Leave the pictures out and write out exactly the lines from the top of the entries through the line containing "Sofres/Ministère de la Culture et de la".

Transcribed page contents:
◇ ◇ ◇ ◇
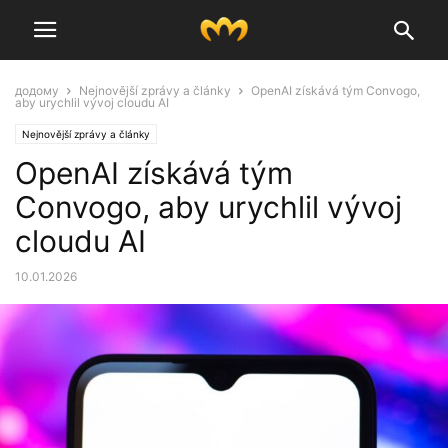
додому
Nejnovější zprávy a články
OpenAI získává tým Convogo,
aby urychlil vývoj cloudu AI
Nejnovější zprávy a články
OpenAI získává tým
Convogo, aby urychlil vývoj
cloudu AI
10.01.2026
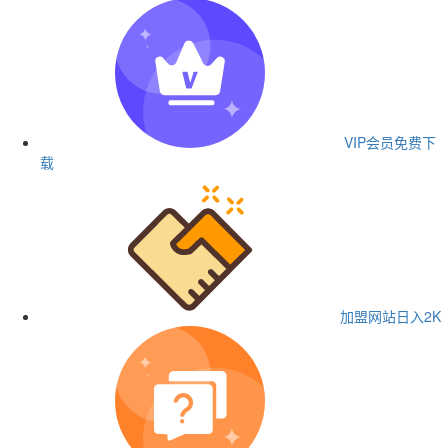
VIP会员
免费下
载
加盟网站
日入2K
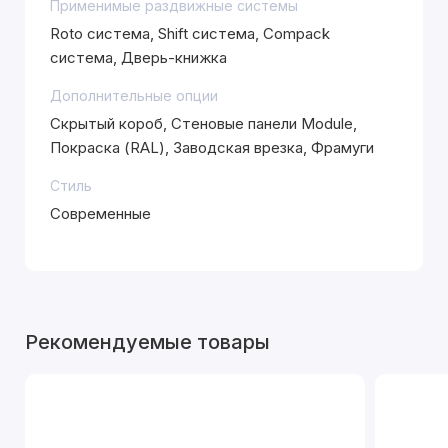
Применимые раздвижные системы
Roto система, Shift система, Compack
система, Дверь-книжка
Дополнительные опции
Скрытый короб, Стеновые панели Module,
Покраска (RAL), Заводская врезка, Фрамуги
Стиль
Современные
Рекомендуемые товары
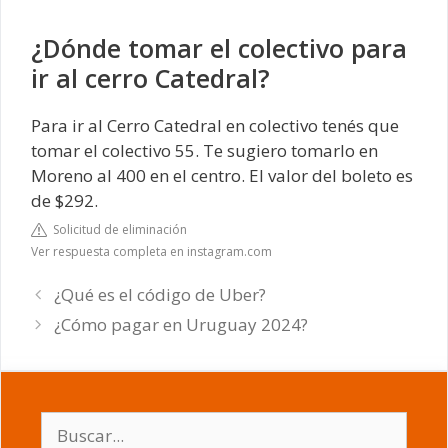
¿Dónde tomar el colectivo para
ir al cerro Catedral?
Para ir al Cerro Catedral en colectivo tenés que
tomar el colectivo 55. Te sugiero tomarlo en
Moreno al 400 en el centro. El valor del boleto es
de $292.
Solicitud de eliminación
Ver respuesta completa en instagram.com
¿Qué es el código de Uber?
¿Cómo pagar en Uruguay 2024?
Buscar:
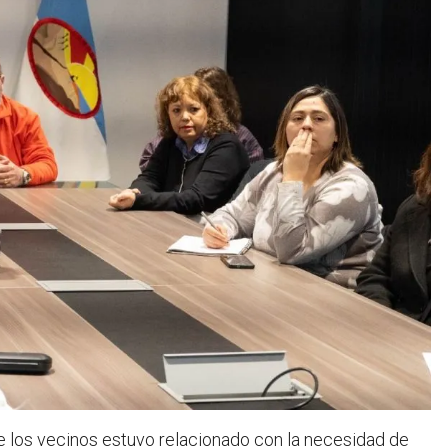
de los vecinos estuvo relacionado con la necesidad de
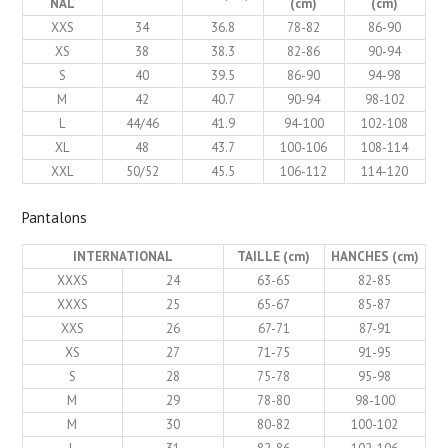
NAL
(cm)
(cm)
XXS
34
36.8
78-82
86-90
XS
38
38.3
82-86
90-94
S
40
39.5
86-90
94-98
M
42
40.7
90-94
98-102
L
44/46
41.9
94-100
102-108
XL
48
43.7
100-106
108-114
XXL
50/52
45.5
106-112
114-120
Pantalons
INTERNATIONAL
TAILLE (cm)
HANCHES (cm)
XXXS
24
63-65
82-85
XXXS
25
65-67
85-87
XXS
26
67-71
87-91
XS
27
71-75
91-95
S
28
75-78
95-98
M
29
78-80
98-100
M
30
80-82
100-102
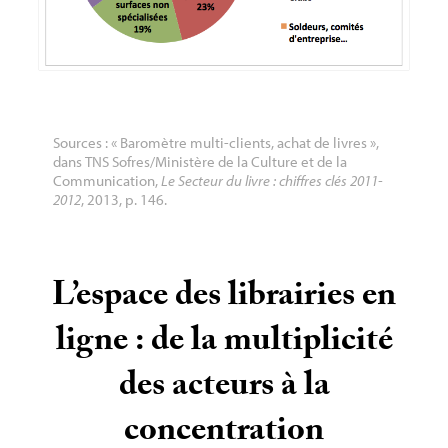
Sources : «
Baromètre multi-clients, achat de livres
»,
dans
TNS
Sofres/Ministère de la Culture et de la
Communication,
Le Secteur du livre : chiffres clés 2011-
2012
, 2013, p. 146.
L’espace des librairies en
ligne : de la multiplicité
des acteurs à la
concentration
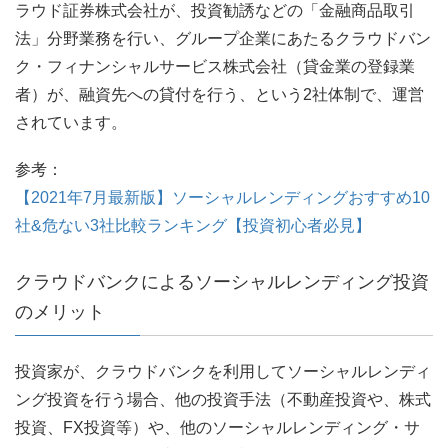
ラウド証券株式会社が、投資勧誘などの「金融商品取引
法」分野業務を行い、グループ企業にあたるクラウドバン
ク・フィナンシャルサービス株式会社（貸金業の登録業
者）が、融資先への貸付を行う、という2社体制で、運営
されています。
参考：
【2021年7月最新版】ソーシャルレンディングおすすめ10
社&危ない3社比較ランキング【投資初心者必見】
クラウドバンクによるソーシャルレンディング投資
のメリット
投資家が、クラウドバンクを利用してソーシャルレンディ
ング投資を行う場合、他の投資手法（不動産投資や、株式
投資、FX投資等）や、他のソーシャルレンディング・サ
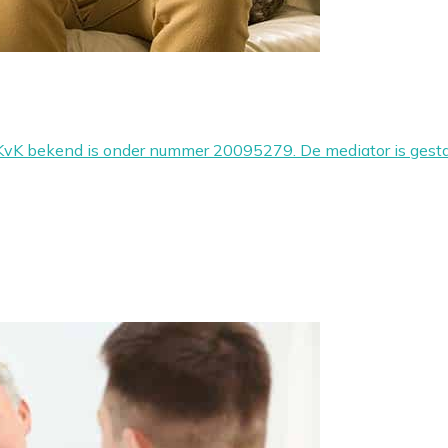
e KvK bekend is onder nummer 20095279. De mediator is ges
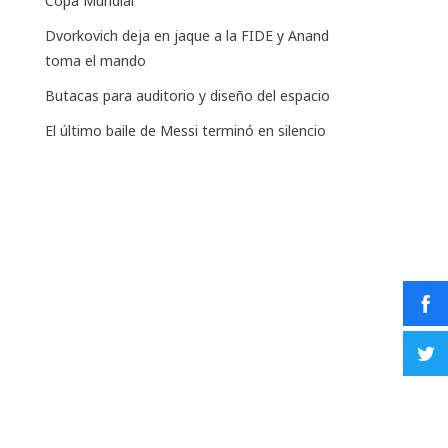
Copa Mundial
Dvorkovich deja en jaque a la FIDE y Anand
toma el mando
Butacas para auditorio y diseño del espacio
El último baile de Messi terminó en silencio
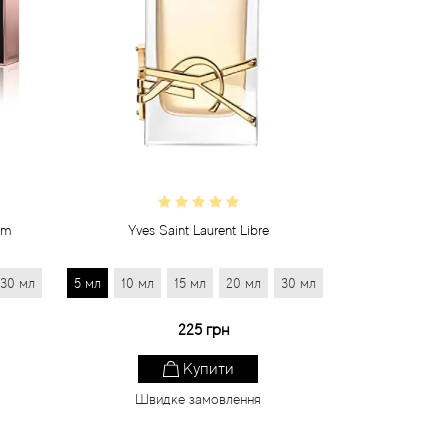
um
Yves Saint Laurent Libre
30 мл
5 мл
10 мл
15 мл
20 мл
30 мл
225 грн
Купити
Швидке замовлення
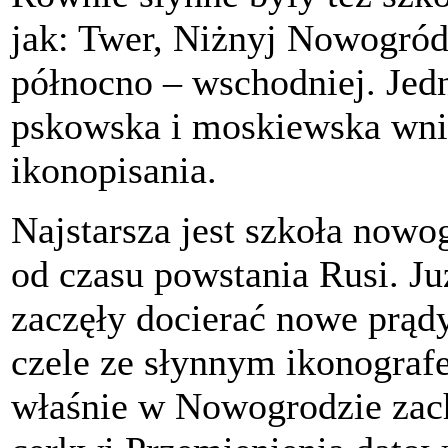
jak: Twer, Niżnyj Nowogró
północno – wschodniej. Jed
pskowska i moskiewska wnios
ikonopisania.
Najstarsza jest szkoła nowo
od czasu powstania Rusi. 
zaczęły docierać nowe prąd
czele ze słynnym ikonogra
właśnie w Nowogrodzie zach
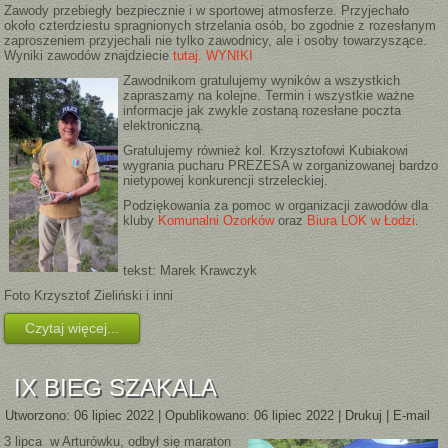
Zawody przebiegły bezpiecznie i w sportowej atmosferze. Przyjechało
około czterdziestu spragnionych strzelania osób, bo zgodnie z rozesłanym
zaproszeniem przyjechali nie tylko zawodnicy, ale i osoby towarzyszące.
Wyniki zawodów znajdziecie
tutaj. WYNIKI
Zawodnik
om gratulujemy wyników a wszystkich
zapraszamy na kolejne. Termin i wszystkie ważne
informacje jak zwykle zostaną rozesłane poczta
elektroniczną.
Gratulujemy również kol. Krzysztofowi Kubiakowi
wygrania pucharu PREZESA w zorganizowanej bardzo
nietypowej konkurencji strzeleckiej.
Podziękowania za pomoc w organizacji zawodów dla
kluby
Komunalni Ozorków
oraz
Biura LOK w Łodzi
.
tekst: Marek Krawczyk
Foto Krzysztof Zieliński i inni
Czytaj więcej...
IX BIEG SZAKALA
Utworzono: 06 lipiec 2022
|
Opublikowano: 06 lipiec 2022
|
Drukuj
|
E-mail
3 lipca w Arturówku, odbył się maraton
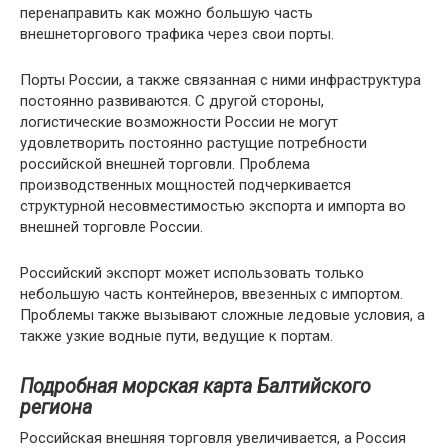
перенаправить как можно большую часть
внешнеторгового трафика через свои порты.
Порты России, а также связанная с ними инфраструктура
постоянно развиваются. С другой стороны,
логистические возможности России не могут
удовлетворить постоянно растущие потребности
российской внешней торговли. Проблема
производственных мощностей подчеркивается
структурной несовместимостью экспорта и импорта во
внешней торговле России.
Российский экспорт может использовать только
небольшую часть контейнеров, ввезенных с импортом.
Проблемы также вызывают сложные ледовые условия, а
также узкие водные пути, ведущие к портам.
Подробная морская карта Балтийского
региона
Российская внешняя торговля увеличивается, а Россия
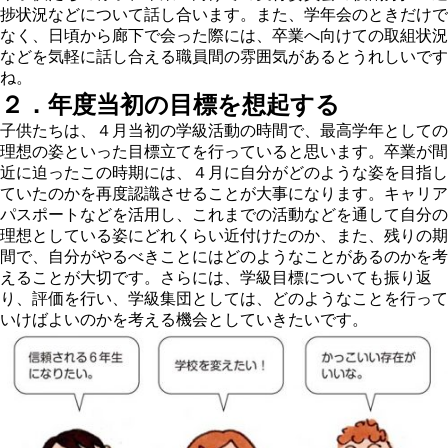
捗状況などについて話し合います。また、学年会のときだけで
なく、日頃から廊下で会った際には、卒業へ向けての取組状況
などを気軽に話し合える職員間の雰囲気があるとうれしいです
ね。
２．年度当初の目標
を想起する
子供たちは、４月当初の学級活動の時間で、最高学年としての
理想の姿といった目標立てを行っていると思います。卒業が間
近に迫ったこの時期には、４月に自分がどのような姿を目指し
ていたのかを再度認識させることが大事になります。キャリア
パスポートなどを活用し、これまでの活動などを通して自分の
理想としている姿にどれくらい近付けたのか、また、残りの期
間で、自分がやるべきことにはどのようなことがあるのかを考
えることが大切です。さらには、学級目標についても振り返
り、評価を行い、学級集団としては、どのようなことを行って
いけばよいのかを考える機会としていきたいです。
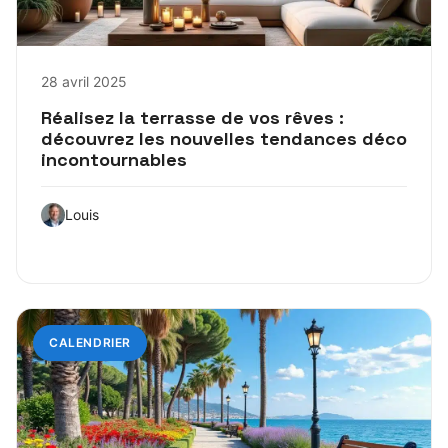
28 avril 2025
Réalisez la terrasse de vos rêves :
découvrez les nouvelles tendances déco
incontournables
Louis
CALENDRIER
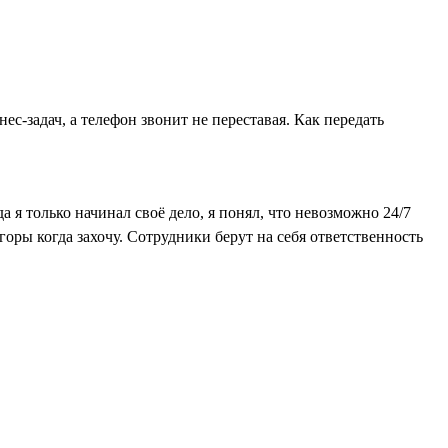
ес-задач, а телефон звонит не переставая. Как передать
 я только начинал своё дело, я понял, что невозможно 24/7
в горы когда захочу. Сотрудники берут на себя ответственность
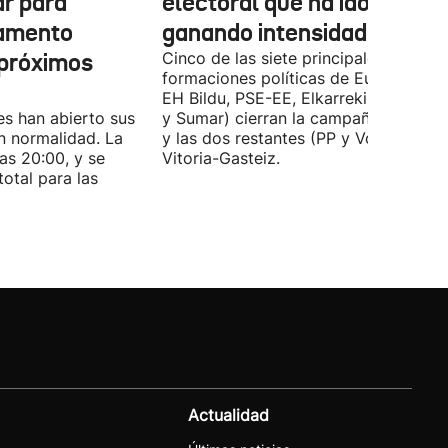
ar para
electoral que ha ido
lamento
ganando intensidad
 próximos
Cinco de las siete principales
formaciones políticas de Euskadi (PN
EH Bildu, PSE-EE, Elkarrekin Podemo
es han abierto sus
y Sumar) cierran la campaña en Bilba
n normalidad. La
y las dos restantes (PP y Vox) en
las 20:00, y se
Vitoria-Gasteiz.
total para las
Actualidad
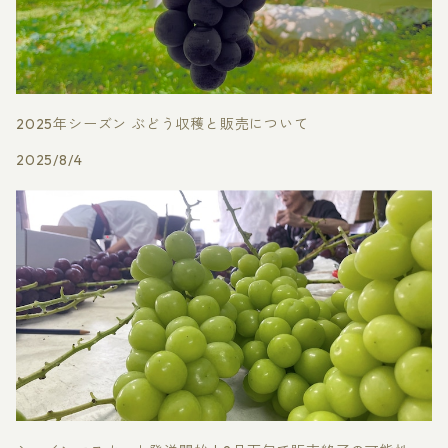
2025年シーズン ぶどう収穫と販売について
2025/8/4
◇ ◇ ◇ ◇
RESULT OF THIS TASK:
додому
Nejnovější zprávy a články
OpenAI získává tým Convogo,
aby urychlil vývoj cloudu AI
Nejnovější zprávy a články
OpenAI získává tým
Convogo, aby urychlil vývoj
cloudu AI
10.01.2026
VIP会员
免费下
载
加盟网站
日入2K
Применимые раздвижные системы
Roto система, Shift система, Compack
система, Дверь-книжка
Дополнительные опции
Скрытый короб, Стеновые панели Module,
Покраска (RAL), Заводская врезка, Фрамуги
Стиль
Современные
Рекомендуемые товары
¿Dónde tomar el colectivo para
ir al cerro Catedral?
Para ir al Cerro Catedral en colectivo tenés que
tomar el colectivo 55. Te sugiero tomarlo en
Moreno al 400 en el centro. El valor del boleto es
de $292.
Solicitud de eliminación
Ver respuesta completa en instagram.com
¿Qué es el código de Uber?
¿Cómo pagar en Uruguay 2024?
Buscar:
de los vecinos estuvo relacionado con la necesidad de
NAL
(cm)
(cm)
XXS
34
36.8
78-82
86-90
XS
38
38.3
82-86
90-94
S
40
39.5
86-90
94-98
M
42
40.7
90-94
98-102
L
44/46
41.9
94-100
102-108
XL
48
43.7
100-106
108-114
XXL
50/52
45.5
106-112
114-120
Pantalons
INTERNATIONAL
TAILLE (cm)
HANCHES (cm)
XXXS
24
63-65
82-85
XXXS
25
65-67
85-87
XXS
26
67-71
87-91
XS
27
71-75
91-95
S
28
75-78
95-98
M
29
78-80
98-100
M
30
80-82
100-102
Sources : «
Baromètre multi-clients, achat de livres
»,
dans
TNS
Sofres/Ministère de la Culture et de la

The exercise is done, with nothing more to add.